This article originally appeared on VICE US
This article appears in VICE Magazine's Borders Issue. The edition is a global exploration of both physical and invisible borders and examines who is affected by these lines and why we've imbued them with so much power. Click HERE to subscribe to the print edition.
In the early 90s, Jeremy Villanueva was a young aspiring chef who had just bought himself a one-way ticket from Quezon City in the Philippines to Blackpool, England. At vocational school in his new home, he spent his afternoons following British recipes for shepherd’s pie or Lancashire hotpot, or French classics such as ratatouille and navarin d’agneau. After every long day’s work, Villanueva yearned for the Filipino cuisine he grew up with, yet the ingredients of his home were neither affordable nor easily attainable in the Irish Sea coast town. One day, he saw his classmate discarding a rack of lamb and asked if he could take it home. He wasn’t quite accustomed to the pungent taste of the meat. But new to the country and with barely any money to spare, Villanueva wanted to see what he could do with it.

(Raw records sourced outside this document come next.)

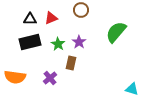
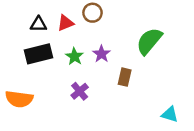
brown circle: (81, 10) -> (92, 13), moved
brown rectangle: (71, 63) -> (125, 77), moved
purple cross: (50, 78) -> (80, 91), moved

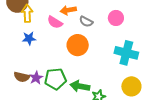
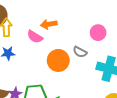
gray semicircle: (86, 22) -> (80, 52), moved

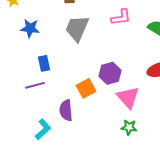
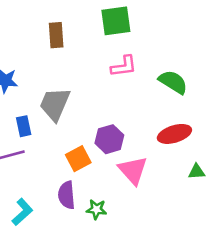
gray trapezoid: (77, 28) -> (55, 104), moved
purple semicircle: (66, 110) -> (67, 195), moved
green star: (129, 127) -> (96, 209), moved

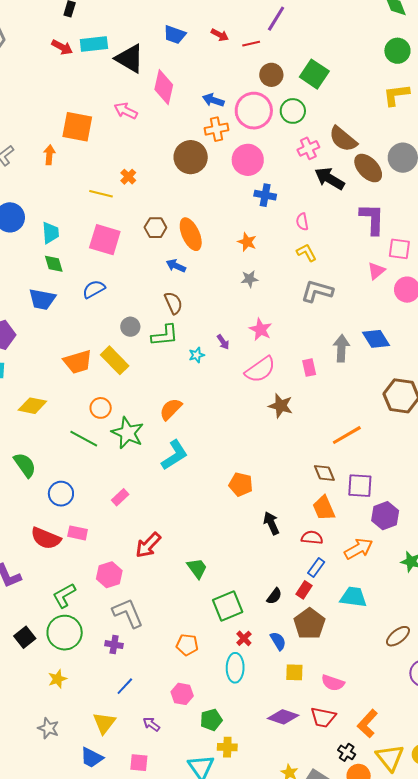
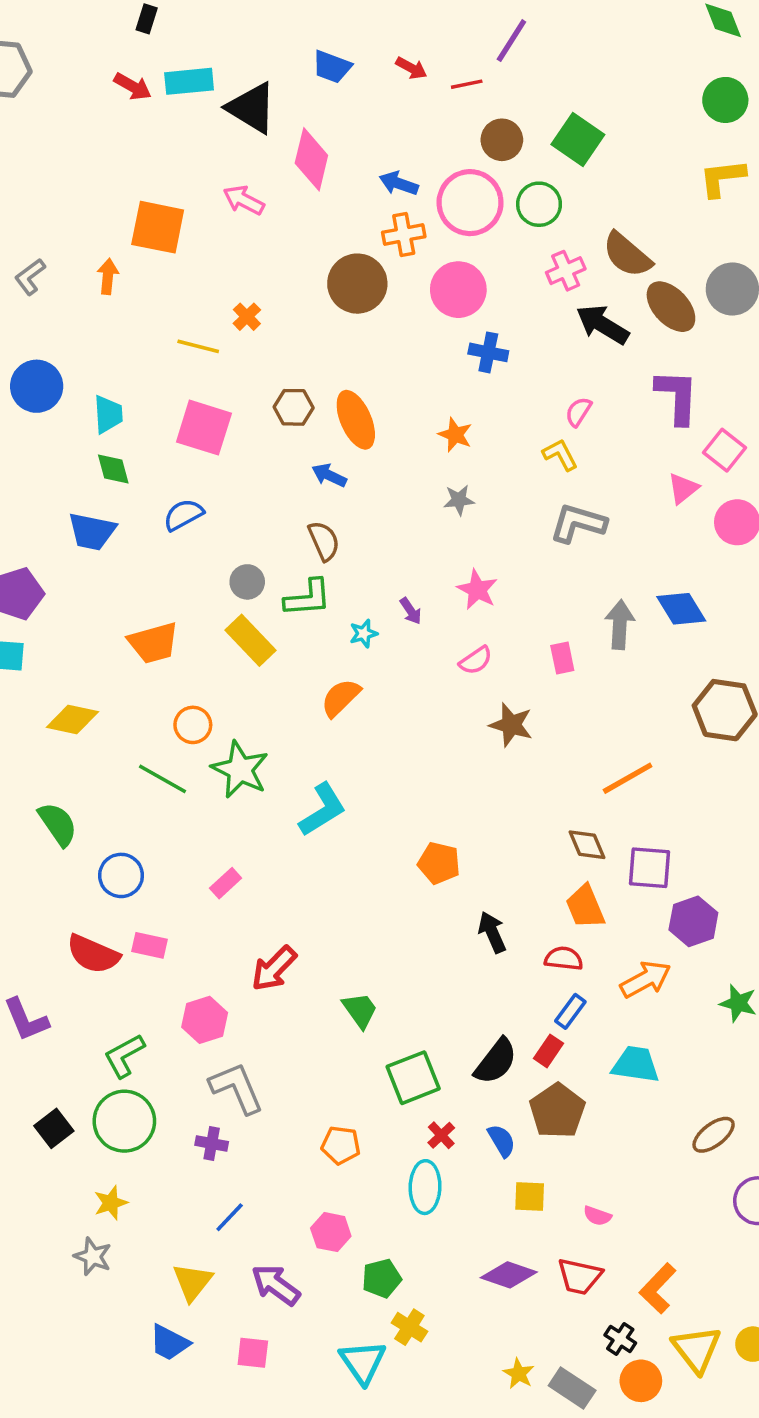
pink semicircle: (302, 222) -> (578, 412), moved, turned 42
pink square: (399, 249) -> (724, 450), turned 30
yellow rectangle: (115, 360) -> (251, 640), moved
pink semicircle: (260, 370) -> (476, 660), size x0.6
orange semicircle: (171, 409) -> (341, 698), moved
black semicircle: (274, 596) -> (496, 1061), size x1.6
pink semicircle: (333, 683) -> (597, 1216), size x0.7
purple arrow: (151, 724) -> (276, 1285), size x1.6
gray star: (48, 728) -> (93, 1256), moved
yellow cross: (227, 747) -> (409, 1327), turned 30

That night, he riffed on a dish called sinigang, a sour soup typically rendered in pork, beef, or shrimp and made acidic with tamarind, coconut vinegar, or green mangoes. “The lamb ribs saved me from making a hole in my wallet,” he said, “and lime was the only item available to make it sour.” Using a fusion of unfamiliar ingredients, Villanueva re-created the dish without compromising the familiar taste of the Philippines. As he grew as a chef, the modified dish remained a permanent fixture in his arsenal of recipes, and he gave it an updated name to reflect his reinterpretation of Filipino cooking in his new home: sinigang na daya—“cheated sour soup.”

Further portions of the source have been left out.